- Luribay Municipality Location of the Luribay Municipality within Bolivia
- Coordinates: 17°0′0″S 67°35′0″W﻿ / ﻿17.00000°S 67.58333°W
- Country: Bolivia
- Department: La Paz Department
- Province: Loayza Province
- Seat: Luribay

Area
- • Total: 195.5 sq mi (506.3 km^{2})
- Elevation: 9,800 ft (3,000 m)

Population (2024)
- • Total: 10,703
- Time zone: UTC-4 (BOT)

= Luribay Municipality =

Luribay Municipality is the first municipal section of the Loayza Province in the La Paz Department of Bolivia. Encompassing an area of approximately 506.3 km2, it had a population of 10,703 in March 2024. The town of Luribay serves as the administrative center of the municipality. Situated in the inter-Andean valleys, it is characterized by a dry climate and fertile soils, making it particularly suitable for certain agricultural activities and known for its wine and singani production.

== History ==
Luribay's history is deeply intertwined with the development of viticulture in Bolivia. The cultivation of grapes and the production of wine in Luribay date back to the colonial period. It was briefly suspended before being regrown since land ownership reforms in the mid 20th century.

== Geography ==
The municipality spans about 506.3 km2 within the Loayza Province in the La Paz Department.
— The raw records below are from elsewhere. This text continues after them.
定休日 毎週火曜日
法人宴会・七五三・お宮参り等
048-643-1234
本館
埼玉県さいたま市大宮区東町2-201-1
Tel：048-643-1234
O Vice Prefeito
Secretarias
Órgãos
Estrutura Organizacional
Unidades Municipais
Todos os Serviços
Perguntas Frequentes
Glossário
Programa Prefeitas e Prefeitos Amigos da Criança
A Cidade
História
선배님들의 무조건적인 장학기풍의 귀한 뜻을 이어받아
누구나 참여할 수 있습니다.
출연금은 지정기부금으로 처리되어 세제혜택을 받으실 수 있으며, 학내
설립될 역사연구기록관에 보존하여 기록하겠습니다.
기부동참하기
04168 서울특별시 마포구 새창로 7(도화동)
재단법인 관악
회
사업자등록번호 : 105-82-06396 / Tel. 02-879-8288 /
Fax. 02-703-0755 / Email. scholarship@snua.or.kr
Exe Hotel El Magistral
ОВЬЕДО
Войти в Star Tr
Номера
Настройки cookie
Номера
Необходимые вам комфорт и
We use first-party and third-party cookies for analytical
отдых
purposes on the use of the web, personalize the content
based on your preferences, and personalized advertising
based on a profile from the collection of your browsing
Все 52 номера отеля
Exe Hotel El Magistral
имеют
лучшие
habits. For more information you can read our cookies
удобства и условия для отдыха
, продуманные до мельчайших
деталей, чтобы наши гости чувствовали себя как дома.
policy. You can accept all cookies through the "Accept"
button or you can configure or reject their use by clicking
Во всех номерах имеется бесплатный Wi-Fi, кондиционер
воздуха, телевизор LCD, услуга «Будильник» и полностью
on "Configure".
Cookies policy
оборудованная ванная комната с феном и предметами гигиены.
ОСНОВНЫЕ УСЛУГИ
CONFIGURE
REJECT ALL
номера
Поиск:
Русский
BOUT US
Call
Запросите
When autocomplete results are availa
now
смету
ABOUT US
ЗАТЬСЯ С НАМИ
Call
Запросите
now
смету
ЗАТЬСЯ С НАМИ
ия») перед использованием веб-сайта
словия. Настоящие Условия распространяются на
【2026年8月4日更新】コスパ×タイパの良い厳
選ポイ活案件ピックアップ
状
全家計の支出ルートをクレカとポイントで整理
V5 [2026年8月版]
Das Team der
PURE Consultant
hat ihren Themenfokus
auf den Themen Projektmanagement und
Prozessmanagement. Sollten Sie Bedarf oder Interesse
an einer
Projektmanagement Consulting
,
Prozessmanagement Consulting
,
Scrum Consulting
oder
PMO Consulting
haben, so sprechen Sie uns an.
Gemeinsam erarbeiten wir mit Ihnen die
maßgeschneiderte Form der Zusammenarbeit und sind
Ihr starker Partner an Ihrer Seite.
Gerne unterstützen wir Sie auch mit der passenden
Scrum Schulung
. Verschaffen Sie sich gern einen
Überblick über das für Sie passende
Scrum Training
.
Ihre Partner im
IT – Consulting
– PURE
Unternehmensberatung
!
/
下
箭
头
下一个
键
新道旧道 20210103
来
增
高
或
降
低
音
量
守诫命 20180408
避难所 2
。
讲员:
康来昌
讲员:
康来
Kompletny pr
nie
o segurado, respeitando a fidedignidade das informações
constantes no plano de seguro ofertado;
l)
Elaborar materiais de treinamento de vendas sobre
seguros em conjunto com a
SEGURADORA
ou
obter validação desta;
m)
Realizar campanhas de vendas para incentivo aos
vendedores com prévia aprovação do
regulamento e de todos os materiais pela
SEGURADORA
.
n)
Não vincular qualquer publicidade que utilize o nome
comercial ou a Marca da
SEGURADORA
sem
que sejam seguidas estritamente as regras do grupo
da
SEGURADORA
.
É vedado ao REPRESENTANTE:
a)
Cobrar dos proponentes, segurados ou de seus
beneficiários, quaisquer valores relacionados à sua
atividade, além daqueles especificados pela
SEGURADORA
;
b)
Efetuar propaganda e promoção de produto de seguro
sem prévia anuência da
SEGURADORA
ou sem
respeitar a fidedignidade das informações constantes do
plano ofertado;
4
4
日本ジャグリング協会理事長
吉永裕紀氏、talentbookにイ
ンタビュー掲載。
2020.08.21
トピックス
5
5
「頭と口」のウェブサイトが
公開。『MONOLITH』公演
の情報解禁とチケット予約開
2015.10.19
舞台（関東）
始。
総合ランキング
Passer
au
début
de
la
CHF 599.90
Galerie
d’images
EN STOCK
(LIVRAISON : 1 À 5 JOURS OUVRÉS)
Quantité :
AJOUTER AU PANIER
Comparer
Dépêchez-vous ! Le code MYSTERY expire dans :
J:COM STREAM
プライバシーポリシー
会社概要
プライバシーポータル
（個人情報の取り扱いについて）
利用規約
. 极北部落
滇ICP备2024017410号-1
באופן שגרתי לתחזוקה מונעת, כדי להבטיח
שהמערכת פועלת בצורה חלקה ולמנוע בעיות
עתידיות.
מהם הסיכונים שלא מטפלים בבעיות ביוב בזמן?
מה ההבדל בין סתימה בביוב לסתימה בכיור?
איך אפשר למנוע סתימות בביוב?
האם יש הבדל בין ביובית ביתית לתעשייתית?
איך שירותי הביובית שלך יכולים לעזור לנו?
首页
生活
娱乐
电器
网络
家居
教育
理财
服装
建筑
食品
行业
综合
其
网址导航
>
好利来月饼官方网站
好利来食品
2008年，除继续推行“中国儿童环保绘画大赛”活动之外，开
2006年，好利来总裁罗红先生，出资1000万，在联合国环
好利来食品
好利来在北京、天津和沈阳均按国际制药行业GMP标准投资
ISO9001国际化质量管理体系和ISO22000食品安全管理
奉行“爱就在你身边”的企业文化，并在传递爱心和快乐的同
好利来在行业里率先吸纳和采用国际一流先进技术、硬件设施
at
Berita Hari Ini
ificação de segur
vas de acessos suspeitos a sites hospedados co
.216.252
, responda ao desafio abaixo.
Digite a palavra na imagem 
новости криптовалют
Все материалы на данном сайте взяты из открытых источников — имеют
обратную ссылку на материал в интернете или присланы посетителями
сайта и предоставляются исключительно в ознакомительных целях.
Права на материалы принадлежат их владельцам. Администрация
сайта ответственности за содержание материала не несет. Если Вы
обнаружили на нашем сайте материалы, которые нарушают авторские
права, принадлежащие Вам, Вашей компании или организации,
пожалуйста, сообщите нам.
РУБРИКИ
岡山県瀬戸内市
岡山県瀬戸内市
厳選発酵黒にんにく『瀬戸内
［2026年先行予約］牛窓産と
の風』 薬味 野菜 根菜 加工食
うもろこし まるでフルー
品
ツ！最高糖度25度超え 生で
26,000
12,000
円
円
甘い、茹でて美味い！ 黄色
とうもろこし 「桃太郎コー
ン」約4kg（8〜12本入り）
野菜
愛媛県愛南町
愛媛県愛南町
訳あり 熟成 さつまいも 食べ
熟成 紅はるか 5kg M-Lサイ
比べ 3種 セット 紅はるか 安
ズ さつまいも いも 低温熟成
The district consists of the main urban center of the town of Luribay and multiple villages. It is situated in the Interandean Valles, a geographical zone between the higher altitudes of the Altiplano and the lower tropical plains in the Andes. The municipality is part of a region known for its fertile soils and fruit cultivation. The municipality incorporates several hills, and the town of Luribay is located at 2546 m.

== Demographics ==
Encompassing an area of approximately 506.3 km2, the district had a population of 10,703 in March 2024. The population consisted of 5,464 males, and 5,239 females. Spanish language was the most spoken language. The economy is predominantly agricultural, with diverse crop cultivation. In addition to wine, Luribay is also known for producing singani, a traditional Bolivian grape brandy.